TASK BRIEF
Please print the entries below exactly, from the line with "По популярности" through the line with "por la presencia", including both of those lines and leaving out all others.
-------
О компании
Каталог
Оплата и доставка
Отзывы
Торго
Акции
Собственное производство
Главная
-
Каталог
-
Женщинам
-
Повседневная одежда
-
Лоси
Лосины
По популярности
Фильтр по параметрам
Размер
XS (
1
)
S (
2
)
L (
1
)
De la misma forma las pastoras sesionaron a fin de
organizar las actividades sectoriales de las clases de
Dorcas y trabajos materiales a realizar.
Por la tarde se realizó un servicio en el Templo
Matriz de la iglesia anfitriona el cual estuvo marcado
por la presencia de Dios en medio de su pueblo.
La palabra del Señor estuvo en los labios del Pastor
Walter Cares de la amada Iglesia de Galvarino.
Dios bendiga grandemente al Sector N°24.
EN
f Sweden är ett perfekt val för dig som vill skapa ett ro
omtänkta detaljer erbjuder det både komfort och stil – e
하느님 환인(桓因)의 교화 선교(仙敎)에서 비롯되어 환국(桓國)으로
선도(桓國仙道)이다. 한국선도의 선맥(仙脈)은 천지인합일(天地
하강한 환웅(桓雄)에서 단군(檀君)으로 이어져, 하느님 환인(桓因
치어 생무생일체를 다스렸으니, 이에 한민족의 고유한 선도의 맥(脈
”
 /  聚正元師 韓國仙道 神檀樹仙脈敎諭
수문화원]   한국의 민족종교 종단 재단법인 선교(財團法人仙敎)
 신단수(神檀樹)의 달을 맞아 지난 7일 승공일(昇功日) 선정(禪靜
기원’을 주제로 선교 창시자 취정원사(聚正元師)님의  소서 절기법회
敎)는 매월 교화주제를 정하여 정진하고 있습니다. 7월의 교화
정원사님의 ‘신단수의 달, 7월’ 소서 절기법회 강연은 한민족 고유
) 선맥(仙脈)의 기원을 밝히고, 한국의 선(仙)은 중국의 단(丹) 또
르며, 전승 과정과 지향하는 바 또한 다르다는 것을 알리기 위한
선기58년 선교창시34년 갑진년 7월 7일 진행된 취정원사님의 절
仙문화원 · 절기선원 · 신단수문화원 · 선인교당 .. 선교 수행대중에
-------
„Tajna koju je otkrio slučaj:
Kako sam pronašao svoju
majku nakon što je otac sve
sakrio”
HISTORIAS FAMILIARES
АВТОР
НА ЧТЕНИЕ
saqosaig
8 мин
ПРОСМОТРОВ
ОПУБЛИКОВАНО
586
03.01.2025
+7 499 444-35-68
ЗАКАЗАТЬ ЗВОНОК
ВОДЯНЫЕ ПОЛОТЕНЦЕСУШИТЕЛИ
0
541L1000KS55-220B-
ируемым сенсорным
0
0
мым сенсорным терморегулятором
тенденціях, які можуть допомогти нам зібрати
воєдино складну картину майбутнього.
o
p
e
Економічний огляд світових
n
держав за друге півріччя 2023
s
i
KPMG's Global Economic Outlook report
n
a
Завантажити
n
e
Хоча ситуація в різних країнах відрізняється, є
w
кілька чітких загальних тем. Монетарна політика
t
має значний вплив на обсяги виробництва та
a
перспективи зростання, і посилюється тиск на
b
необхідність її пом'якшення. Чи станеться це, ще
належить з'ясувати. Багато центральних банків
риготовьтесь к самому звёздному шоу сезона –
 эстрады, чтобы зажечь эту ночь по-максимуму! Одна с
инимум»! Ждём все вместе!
-------
WRITTEN RESPONSE
По популярности
Фильтр по параметрам
Размер
XS (
1
)
S (
2
)
L (
1
)
De la misma forma las pastoras sesionaron a fin de
organizar las actividades sectoriales de las clases de
Dorcas y trabajos materiales a realizar.
Por la tarde se realizó un servicio en el Templo
Matriz de la iglesia anfitriona el cual estuvo marcado
por la presencia de Dios en medio de su pueblo.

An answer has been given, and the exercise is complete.